Could you suggest some suitable tests with references for conducting reliability and validity test of a categorical variable? The study used factorial ANOVA.
Sure, here is two article that show how to use a machine-learning method (no distributional assumptions, exact p-values, and cross-generalizability analyses are standard). The examples use ordinal data, but the procedure when applied to categorical data is identical (except exact p is determined for a categorical attribute, rather than for an ordered attribute).
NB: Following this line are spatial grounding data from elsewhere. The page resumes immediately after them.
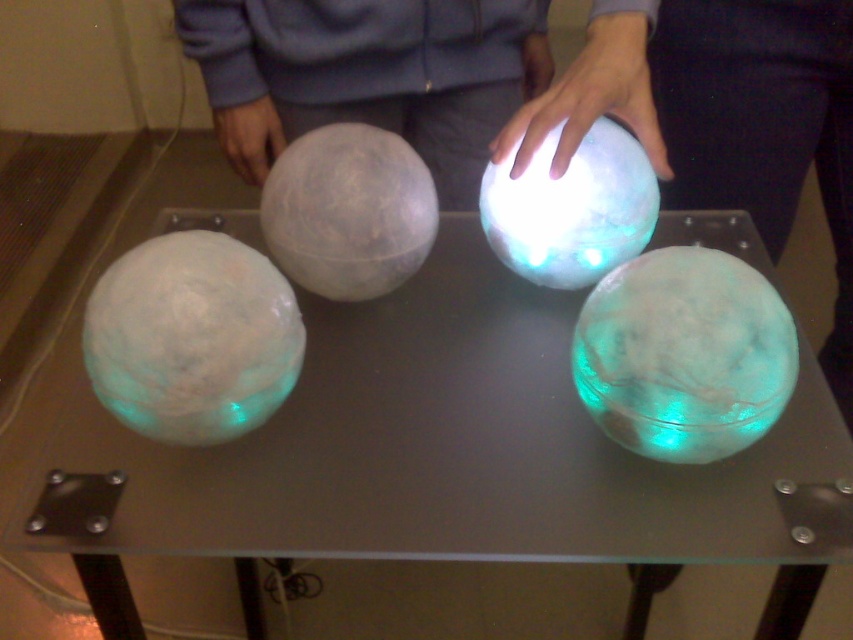 You are standing in front of the table and want to place a small note on the table near the translucent glass spheres at center. Considering their exact position, where should you place the note to ensure it doesn not interfere with the spheres?

The translucent glass spheres at center are located at point (440,460). To avoid interference, place the note in an area away from this coordinate, such as the edges or corners of the table not occupied by the spheres.

You are a delivery person who needs to place a new package on the table between the translucent glass spheres at center and the matte gray sphere at center. The package is 15 inches long. Will it fit in the space between them?

The distance between the translucent glass spheres at center and the matte gray sphere at center is 14.50 inches. Since the package is 15 inches long, it will not fit in the space between them.

You are standing in front of a glass table with translucent glass spheres at center. You want to place a small decorative item on the table without touching the spheres. Given that the distance between you and the spheres is 25.33 inches, what is the minimum distance you should maintain from the spheres to ensure the item is placed safely?

The minimum distance you should maintain from the translucent glass spheres at center is 25.33 inches to ensure the item is placed safely. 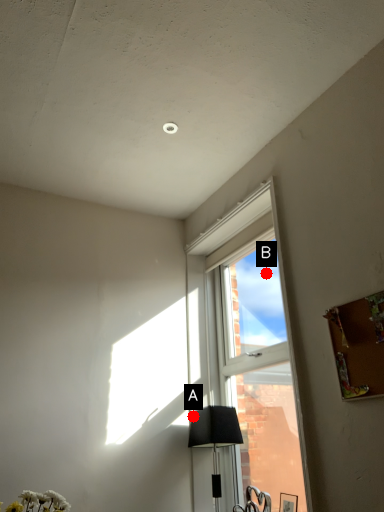 Question: Two points are circled on the image, labeled by A and B beside each circle. Which point appears farthest from the camera in this image?

Choices:
 (A) A is further
 (B) B is further

Answer: (A) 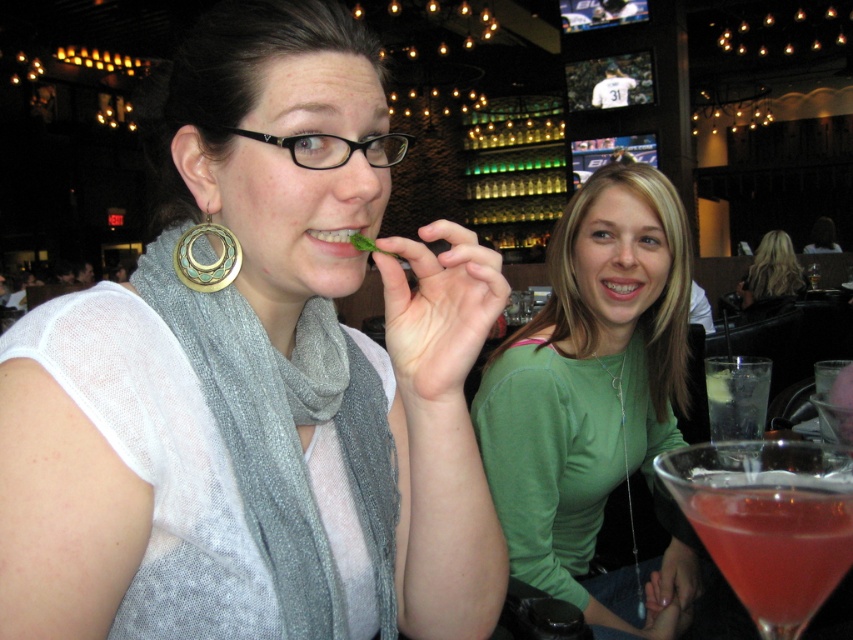 How far apart are green matte shirt at center and black plastic glasses at upper center?

green matte shirt at center is 22.69 inches away from black plastic glasses at upper center.

Does point (532, 561) lie behind point (227, 129)?

Yes, point (532, 561) is farther from viewer.

The height and width of the screenshot is (640, 853). I want to click on green matte shirt at center, so click(x=595, y=404).

Is pink translucent cocktail at lower right shorter than clear glass martini at right?

Correct, pink translucent cocktail at lower right is not as tall as clear glass martini at right.

Which is above, pink translucent cocktail at lower right or clear glass martini at right?

pink translucent cocktail at lower right is higher up.

Does point (790, 449) come closer to viewer compared to point (733, 436)?

Yes, it is in front of point (733, 436).

I want to click on pink translucent cocktail at lower right, so click(769, 522).

Can you confirm if matte silver scarf at center is positioned to the left of gray knitted scarf at center?

Yes, matte silver scarf at center is to the left of gray knitted scarf at center.

Does point (277, 573) come closer to viewer compared to point (260, 452)?

Yes, it is.

What do you see at coordinates (254, 384) in the screenshot?
I see `matte silver scarf at center` at bounding box center [254, 384].

Where is `matte silver scarf at center`? This screenshot has width=853, height=640. matte silver scarf at center is located at coordinates (254, 384). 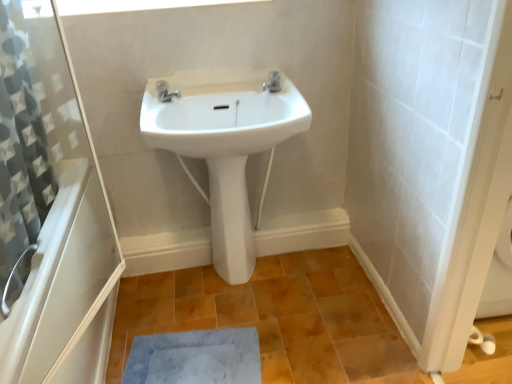 You are a GUI agent. You are given a task and a screenshot of the screen. Output one action in this format:
    pyautogui.click(x=<x>, y=<y>)
    Task: Click on the free point below white glossy bidet at center (from a real-world perspective)
    
    Given the screenshot: What is the action you would take?
    pyautogui.click(x=240, y=282) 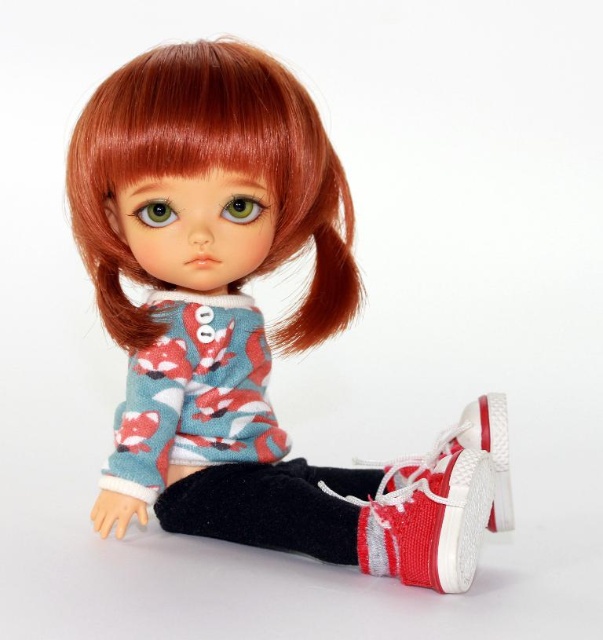 Can you confirm if matte fabric doll at center is bigger than shiny orange hair at upper center?

Indeed, matte fabric doll at center has a larger size compared to shiny orange hair at upper center.

Who is taller, matte fabric doll at center or shiny orange hair at upper center?

matte fabric doll at center is taller.

The image size is (603, 640). What do you see at coordinates (247, 323) in the screenshot?
I see `matte fabric doll at center` at bounding box center [247, 323].

You are a GUI agent. You are given a task and a screenshot of the screen. Output one action in this format:
    pyautogui.click(x=<x>, y=<y>)
    Task: Click on the matte fabric doll at center
    The height and width of the screenshot is (640, 603).
    Given the screenshot: What is the action you would take?
    pyautogui.click(x=247, y=323)

Between matte fabric doll at center and teal fox-patterned sweater at center, which one has more height?

matte fabric doll at center is taller.

The height and width of the screenshot is (640, 603). What do you see at coordinates (247, 323) in the screenshot?
I see `matte fabric doll at center` at bounding box center [247, 323].

Is point (244, 310) in front of point (188, 448)?

No, (244, 310) is further to viewer.

The width and height of the screenshot is (603, 640). Identify the location of matte fabric doll at center. (247, 323).

Does teal fox-patterned sweater at center have a smaller size compared to velvet black sock at lower center?

Actually, teal fox-patterned sweater at center might be larger than velvet black sock at lower center.

Who is more distant from viewer, (153,474) or (312,483)?

The point (312,483) is more distant.

Which is behind, point (172, 314) or point (203, 522)?

Positioned behind is point (172, 314).

At what (x,y) coordinates should I click in order to perform the action: click on teal fox-patterned sweater at center. Please return your answer as a coordinate pair (x, y). Looking at the image, I should click on (194, 394). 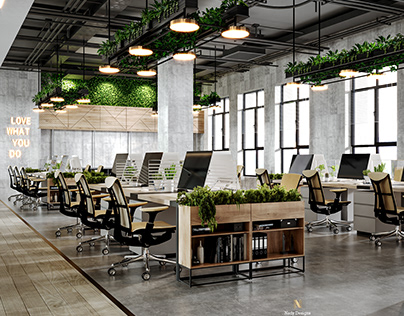 Find the location of `binders`. binders is located at coordinates (252, 245), (258, 245), (261, 245), (266, 246). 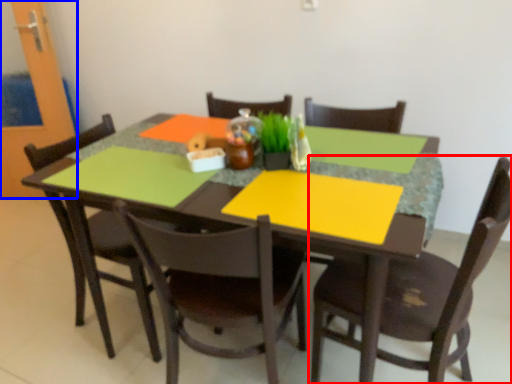 Question: Which of the following is the farthest to the observer, chair (highlighted by a red box) or glass door (highlighted by a blue box)?

Choices:
 (A) chair
 (B) glass door

Answer: (B)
The best way is to redo the study. You build the model with the first set of data and then see how well the model performs with the second set of data.
The second best option is to build models wherein you leave out a subset of your data. The model is rebuilt with the reduced data set and tested on the data that was left out. The subset may be one or more values.
You could take your data as accurate, and build a simulation. In treatment A=1,B=1 the mean was 2.3 with a standard deviation of 0.9 while in treatment A=1, B=2 the mean was 2.8 with a standard deviation of 0.4. Take these values and put them into a random number generator, from which you then collect a sample size of n and run the analysis. Do this many times (100,000 or so) and figure out how frequently one could get a significant result given your sample size and the underlying distribution of your data.
In all cases, the accuracy of the method is largely an effect of your sample size. None of these approaches will work well with 4 replicates in each treatment because it is unlikely that one sample of size 4 will accurately estimate the true population mean and standard deviation. If you had 1,000,000 samples of size 4 and took the average then you would have a good estimate of the population values, but that does not apply to a lone sample.